I was scared when I saw my own eyes on the book cover. I had thought the picture was an example of the eyes I wanted to use, the ‘effect’ I wanted to accomplish, when I submitted it to Ronaldo. It was really confronting to realize I was scared of my own eyes on the cover boldly stating You Are Not Broken – the real Melinda Zappone is saying this to you with all she’s got. I have not wanted to show my face or have shown a false one that smiles and looks sweet, hiding the pain. It helped me own the writing, ultimately, and if anyone thinks it is about attention seeking or vanity, I know it will evaporate once they open and read.
Who/what made you want to write? Was there a particular person, or particular writers/works/art forms that influenced you?
I think I am an accidental author. Trauma was pushing up out of repression and my sixth-grade self, the one who thought she might be a reporter someday, not a trauma therapist, took over and accounted for everything. That is how the writing began. She reported and then the healer in me transformed it into self-help, so that it was not about trauma dumping but a real manual for how to heal in phases starting with the narrative healing phase.
What other professions have you worked in? What’s something about you that your readers wouldn’t know?
I have been a therapist all my adult life. Something my readers should know is that every tool in the approach is used on me first and I am in a relational healing phase myself, which calls on me to love myself beyond my helping but by writing daily, letting the tears of grief for my life of non-recovery for forty years previous to now leave me, and trying to believe the Universe hears me every morning when I do ‘my conversation time,’ somatic healing trauma informed yoga and morning walk.
If your book had a soundtrack, what are some songs that would be on it?
Rise Up by Andra Day would be the key song. The opening lyrics represent me very much. I was broken, but always going on my morning walk, I started to remember, create tools to hold my traumas differently, and rose up.
What is one thing you hope readers take away from reading your book? How do you envision your perfect reader?

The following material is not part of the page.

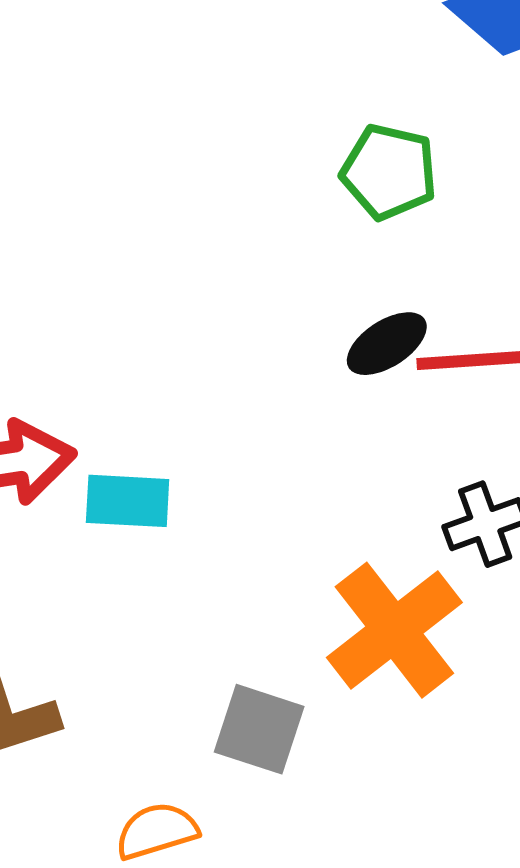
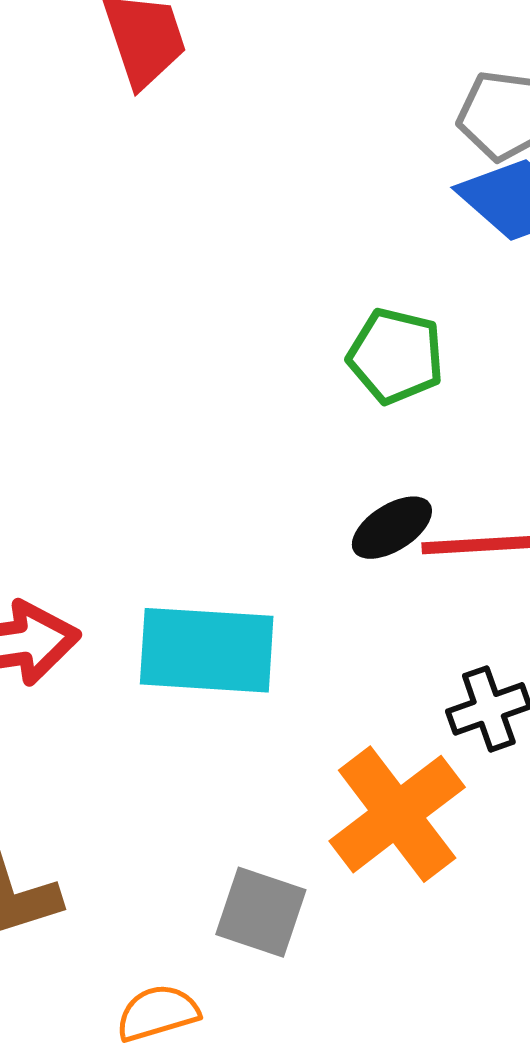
cyan rectangle: (128, 501) -> (207, 650), moved, size x1.6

My perfect reader would be the accidental one, the one who suddenly feels like this book was put in their path through some larger force because it lands profoundly but they never intended to start reading it. This reader would then feel ‘the invitation’ to do inner work like a happening and see that it had always been there but just needed to be organized through The Toolbox Approach.
What creative projects are you currently working on?
I am currently working on creating You Are Not Broken University, where we have classroom experiences and group intensives with The Toolbox Approach curriculum and phases of healing in tracks for relationships, personal development and trauma. I aim to democratize mental health and contribute to equal access healing for anyone who has the brokenness as an invitation mentality or can align to it when they find out about it.
What would you tell other writers who want to publish?
I would tell writers to let go of the outcome. Writing is a portal to the subconscious, yours and others’. There is no ‘the end’ or ‘success,’ just write and put it out there!